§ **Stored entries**
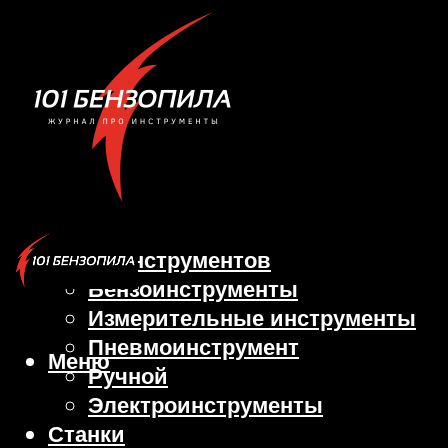
Виды инструментов
Бензоинструменты
Измерительные инструменты
Пневмоинструмент
Меню
Ручной
Электроинструменты
Станки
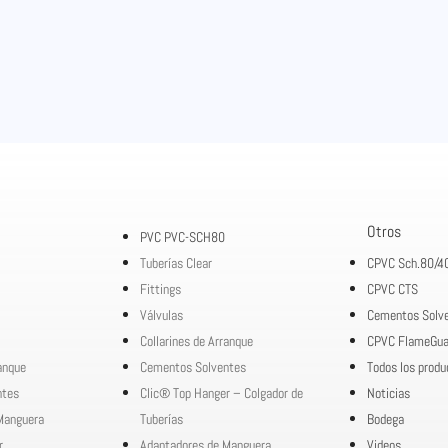
Otros
PVC PVC-SCH80
Tuberías Clear
CPVC Sch.80/4
Fittings
CPVC CTS
Válvulas
Cementos Solv
Collarines de Arranque
CPVC FlameGua
ranque
Cementos Solventes
Todos los produ
ntes
Clic® Top Hanger – Colgador de
Noticias
Manguera
Tuberías
Bodega
r
Adaptadores de Manguera
Videos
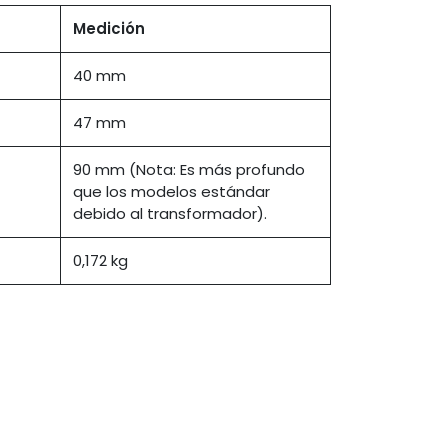
Medición
40 mm
47 mm
90 mm (Nota: Es más profundo
que los modelos estándar
debido al transformador).
0,172 kg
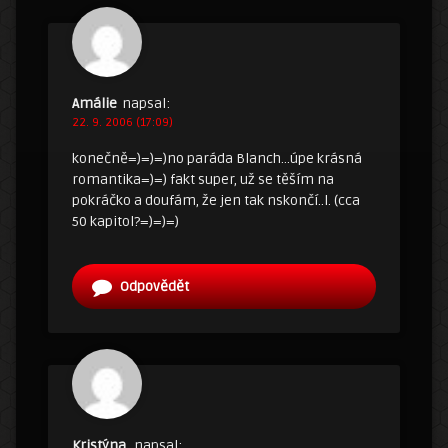
Amálie
napsal:
22. 9. 2006 (17:09)
konečně=)=)=)no paráda Blanch…úpe krásná
romantika=)=) fakt super, už se těším na
pokráčko a doufám, že jen tak nskončí..l. (cca
50 kapitol?=)=)=)
Odpovědět
Kristýna,
napsal:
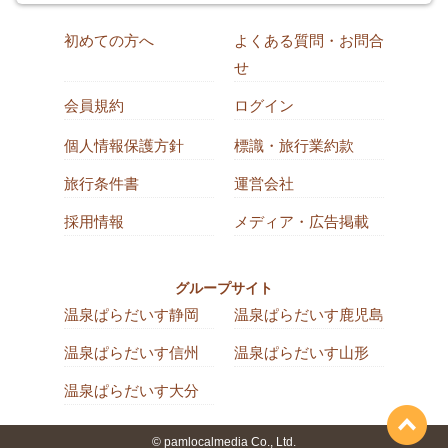
初めての方へ
よくある質問・お問合
せ
会員規約
ログイン
個人情報保護方針
標識・旅行業約款
旅行条件書
運営会社
採用情報
メディア・広告掲載
グループサイト
温泉ぱらだいす静岡
温泉ぱらだいす鹿児島
温泉ぱらだいす信州
温泉ぱらだいす山形
温泉ぱらだいす大分
© pamlocalmedia Co., Ltd.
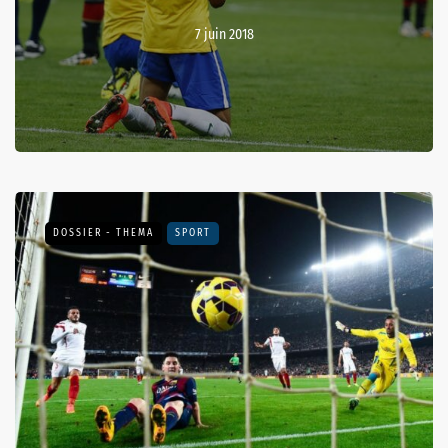
7 juin 2018
DOSSIER - THEMA
SPORT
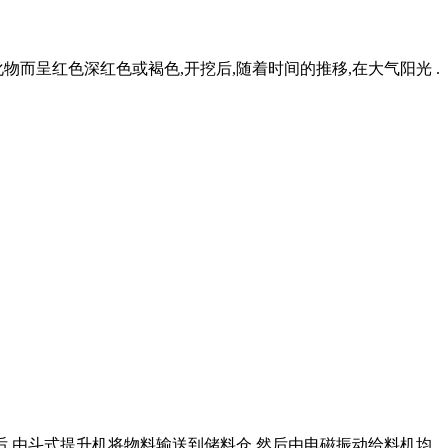
而呈红色深红色或褐色,开挖后,随着时间的推移,在大气阳光 .
后,由斗式提升机将物料输送到储料仓,然后由电磁振动给料机均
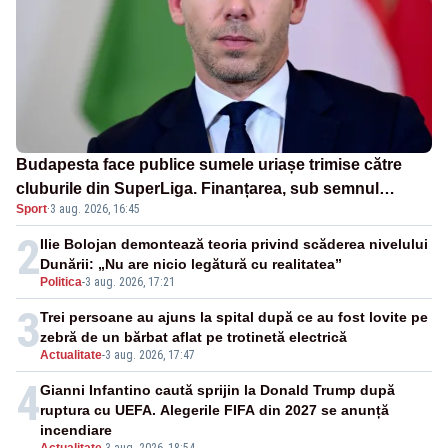
Budapesta face publice sumele uriașe trimise către
cluburile din SuperLiga. Finanțarea, sub semnul
Sport
·
3 aug. 2026, 16:45
întrebării
2
Ilie Bolojan demontează teoria privind scăderea nivelului
Dunării: „Nu are nicio legătură cu realitatea”
Politica
-
3 aug. 2026, 17:21
3
Trei persoane au ajuns la spital după ce au fost lovite pe
zebră de un bărbat aflat pe trotinetă electrică
Actualitate
-
3 aug. 2026, 17:47
4
Gianni Infantino caută sprijin la Donald Trump după
ruptura cu UEFA. Alegerile FIFA din 2027 se anunță
incendiare
Actualitate
-
3 aug. 2026, 18:54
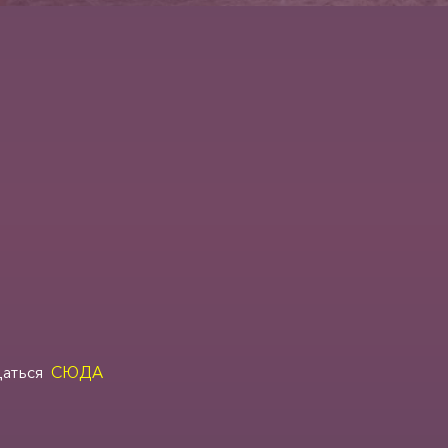
щаться
СЮДА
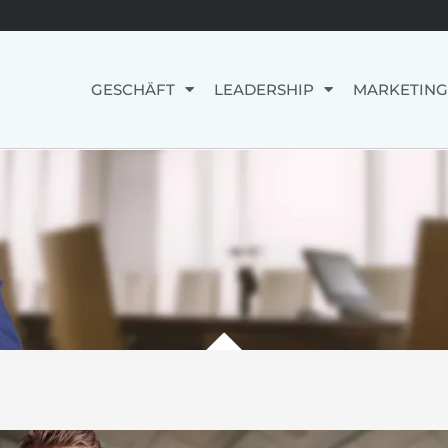
GESCHÄFT
LEADERSHIP
MARKETING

§ **EXERCISE AIM**
From the line containing "Todos los produ" down to the last line of the entries above, set down every line exactly. Omit all pictures.

§ **WRITTEN ANSWER**
Todos los produ
ntes
Clic® Top Hanger – Colgador de
Noticias
Manguera
Tuberías
Bodega
r
Adaptadores de Manguera
Videos
Medición
40 mm
47 mm
90 mm (Nota: Es más profundo
que los modelos estándar
debido al transformador).
0,172 kg
Amálie
napsal:
22. 9. 2006 (17:09)
konečně=)=)=)no paráda Blanch…úpe krásná
romantika=)=) fakt super, už se těším na
pokráčko a doufám, že jen tak nskončí..l. (cca
50 kapitol?=)=)=)
Odpovědět
Kristýna,
napsal:
初めての方へ
よくある質問・お問合
せ
会員規約
ログイン
個人情報保護方針
標識・旅行業約款
旅行条件書
運営会社
採用情報
メディア・広告掲載
グループサイト
温泉ぱらだいす静岡
温泉ぱらだいす鹿児島
温泉ぱらだいす信州
温泉ぱらだいす山形
温泉ぱらだいす大分
© pamlocalmedia Co., Ltd.
7 juin 2018
DOSSIER - THEMA
SPORT
而呈红色深红色或褐色,开挖后,随着时间的推移,在大气阳光 .
后,由斗式提升机将物料输送到储料仓,然后由电磁振动给料机均
Budapesta face publice sumele uriașe trimise către
cluburile din SuperLiga. Finanțarea, sub semnul
Sport
·
3 aug. 2026, 16:45
întrebării
2
Ilie Bolojan demontează teoria privind scăderea nivelului
Dunării: „Nu are nicio legătură cu realitatea”
Politica
-
3 aug. 2026, 17:21
3
Trei persoane au ajuns la spital după ce au fost lovite pe
zebră de un bărbat aflat pe trotinetă electrică
Actualitate
-
3 aug. 2026, 17:47
4
Gianni Infantino caută sprijin la Donald Trump după
ruptura cu UEFA. Alegerile FIFA din 2027 se anunță
incendiare
Actualitate
-
3 aug. 2026, 18:54
щаться
СЮДА
GESCHÄFT
LEADERSHIP
MARKETING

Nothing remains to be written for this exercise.